Exercise
Only the lines that hold "want" should be in the answer, each copied from the data below.

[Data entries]
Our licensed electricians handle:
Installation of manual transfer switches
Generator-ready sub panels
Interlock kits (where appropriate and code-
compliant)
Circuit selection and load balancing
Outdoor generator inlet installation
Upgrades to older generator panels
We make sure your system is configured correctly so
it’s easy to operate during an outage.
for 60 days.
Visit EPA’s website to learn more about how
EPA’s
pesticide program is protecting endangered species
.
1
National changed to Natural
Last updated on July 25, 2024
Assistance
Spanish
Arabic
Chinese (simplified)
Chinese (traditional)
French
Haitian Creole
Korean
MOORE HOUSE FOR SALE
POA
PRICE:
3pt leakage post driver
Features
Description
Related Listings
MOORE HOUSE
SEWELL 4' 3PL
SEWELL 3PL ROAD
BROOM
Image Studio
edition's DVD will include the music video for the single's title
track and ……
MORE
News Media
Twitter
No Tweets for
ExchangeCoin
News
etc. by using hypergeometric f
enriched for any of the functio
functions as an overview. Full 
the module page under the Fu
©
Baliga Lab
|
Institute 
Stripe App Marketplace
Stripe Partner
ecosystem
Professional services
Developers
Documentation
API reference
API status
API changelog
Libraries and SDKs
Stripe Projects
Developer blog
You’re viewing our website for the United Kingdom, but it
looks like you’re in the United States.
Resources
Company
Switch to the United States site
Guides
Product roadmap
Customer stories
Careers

* * *

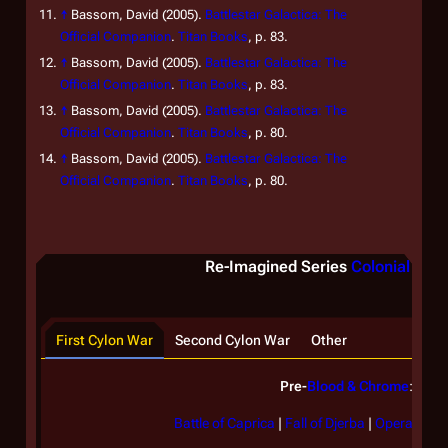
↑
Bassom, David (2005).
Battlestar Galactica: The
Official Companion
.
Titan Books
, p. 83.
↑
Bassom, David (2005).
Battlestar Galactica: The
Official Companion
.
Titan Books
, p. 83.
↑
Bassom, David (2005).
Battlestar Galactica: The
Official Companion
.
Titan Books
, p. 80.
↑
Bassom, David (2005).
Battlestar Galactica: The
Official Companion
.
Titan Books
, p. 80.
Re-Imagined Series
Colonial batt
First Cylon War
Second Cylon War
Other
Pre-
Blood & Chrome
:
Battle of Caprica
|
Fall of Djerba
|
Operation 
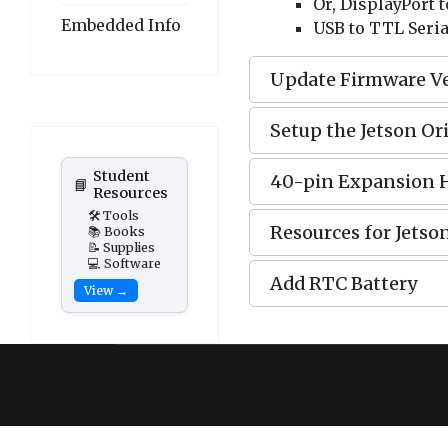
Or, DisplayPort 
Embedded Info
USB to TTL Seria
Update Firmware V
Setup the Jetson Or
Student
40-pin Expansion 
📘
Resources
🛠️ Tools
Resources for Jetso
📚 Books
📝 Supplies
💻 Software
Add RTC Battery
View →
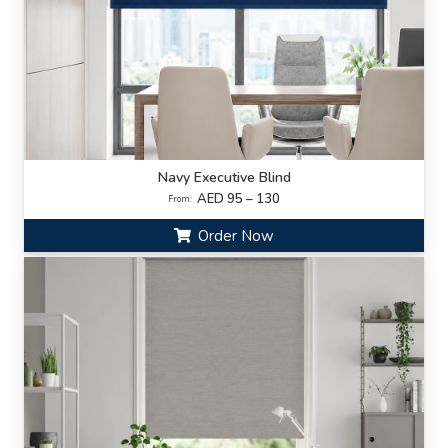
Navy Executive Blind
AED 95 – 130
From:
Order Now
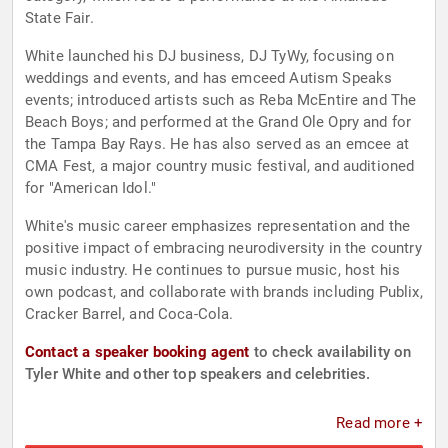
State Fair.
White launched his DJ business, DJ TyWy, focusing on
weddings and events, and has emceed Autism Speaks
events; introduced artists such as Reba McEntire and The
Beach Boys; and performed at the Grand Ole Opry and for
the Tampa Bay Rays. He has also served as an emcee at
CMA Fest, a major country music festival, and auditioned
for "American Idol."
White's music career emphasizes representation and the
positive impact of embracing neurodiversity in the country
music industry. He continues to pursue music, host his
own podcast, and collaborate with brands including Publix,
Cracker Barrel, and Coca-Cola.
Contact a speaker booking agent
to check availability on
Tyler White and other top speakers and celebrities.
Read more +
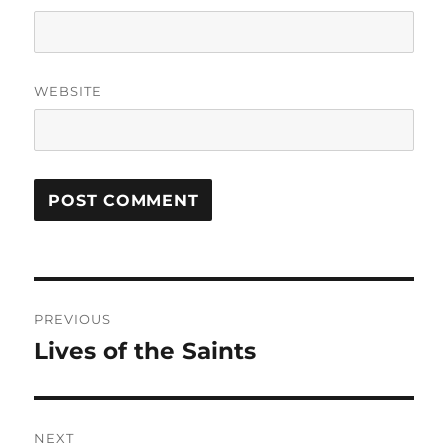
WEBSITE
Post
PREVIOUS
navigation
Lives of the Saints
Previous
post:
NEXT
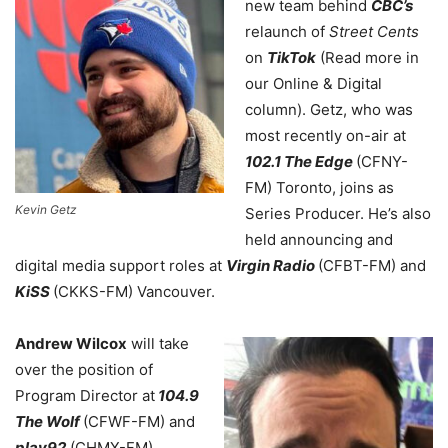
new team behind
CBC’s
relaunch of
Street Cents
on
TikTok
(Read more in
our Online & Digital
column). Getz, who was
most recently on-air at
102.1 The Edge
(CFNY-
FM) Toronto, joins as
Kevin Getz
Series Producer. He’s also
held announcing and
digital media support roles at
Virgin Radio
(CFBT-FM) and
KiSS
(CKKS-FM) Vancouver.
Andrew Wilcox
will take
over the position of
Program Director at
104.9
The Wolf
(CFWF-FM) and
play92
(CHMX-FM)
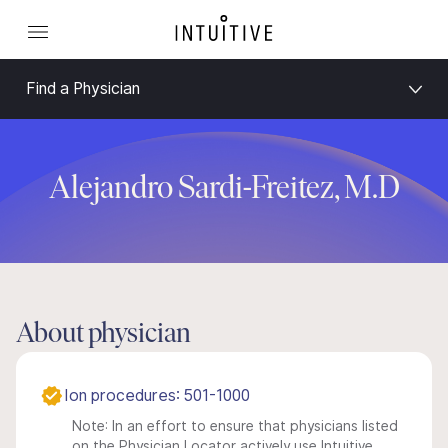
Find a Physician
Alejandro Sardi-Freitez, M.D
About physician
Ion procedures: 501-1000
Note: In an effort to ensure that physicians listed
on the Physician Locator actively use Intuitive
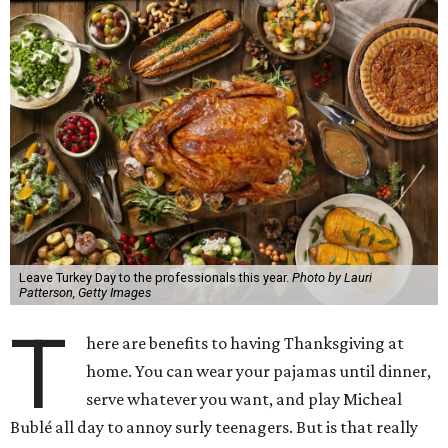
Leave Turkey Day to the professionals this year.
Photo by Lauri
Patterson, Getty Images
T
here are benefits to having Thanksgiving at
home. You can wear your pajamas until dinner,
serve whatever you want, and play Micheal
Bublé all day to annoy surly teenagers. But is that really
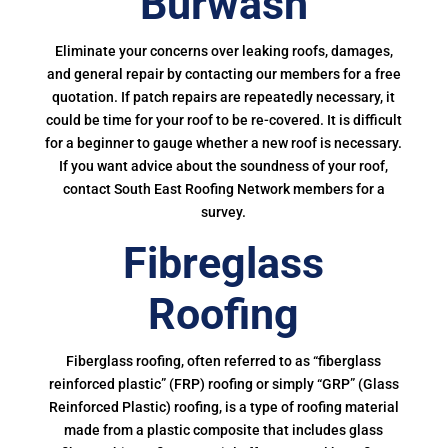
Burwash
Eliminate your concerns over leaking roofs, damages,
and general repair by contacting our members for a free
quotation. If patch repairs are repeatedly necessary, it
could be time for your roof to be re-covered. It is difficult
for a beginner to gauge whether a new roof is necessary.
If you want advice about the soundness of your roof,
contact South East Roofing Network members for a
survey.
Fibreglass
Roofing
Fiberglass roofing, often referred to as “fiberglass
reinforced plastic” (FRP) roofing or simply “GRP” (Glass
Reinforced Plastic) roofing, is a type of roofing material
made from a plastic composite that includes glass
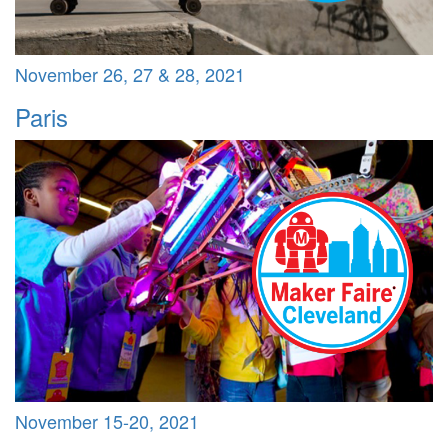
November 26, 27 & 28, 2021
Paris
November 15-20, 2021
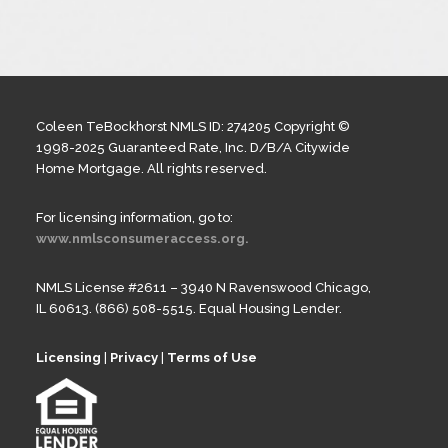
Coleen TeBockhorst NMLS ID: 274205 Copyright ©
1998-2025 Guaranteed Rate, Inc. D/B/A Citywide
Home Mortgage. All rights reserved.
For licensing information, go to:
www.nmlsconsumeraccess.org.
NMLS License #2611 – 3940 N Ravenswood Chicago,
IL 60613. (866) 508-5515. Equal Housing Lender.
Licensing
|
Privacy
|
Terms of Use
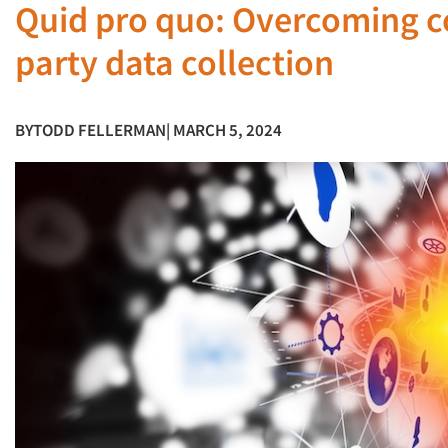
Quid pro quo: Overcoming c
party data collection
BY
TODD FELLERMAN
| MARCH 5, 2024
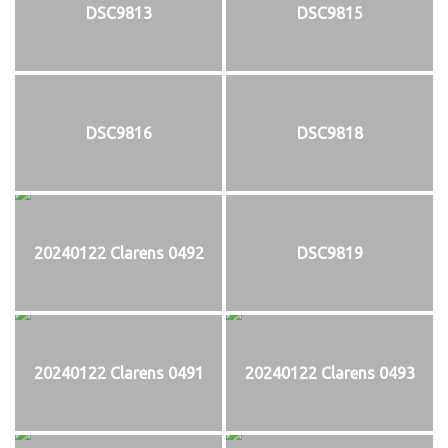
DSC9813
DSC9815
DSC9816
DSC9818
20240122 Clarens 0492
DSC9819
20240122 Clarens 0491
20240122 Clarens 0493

Solved problem
serve whatever you want, and play Micheal
If you want advice about the soundness of your roof,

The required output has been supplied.